#### [Problem statement]
Repeat the following entries exactly, excluding pictures.

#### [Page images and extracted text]
#####
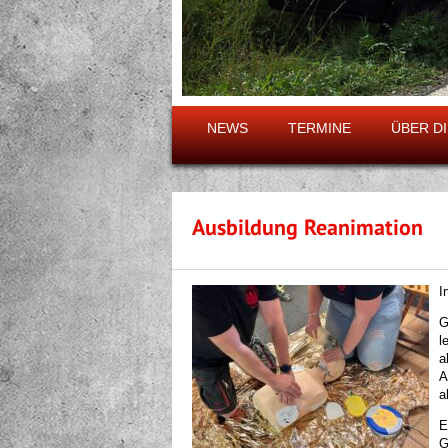
1
2
3
4
NEWS
TERMINE
ÜBER D
Ausbildung Reanimation
I
G
l
a
A
a
E
G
#####
#### [Problem solution]
1
2
3
4
NEWS
TERMINE
ÜBER D
Ausbildung Reanimation
I
G
l
a
A
a
E
G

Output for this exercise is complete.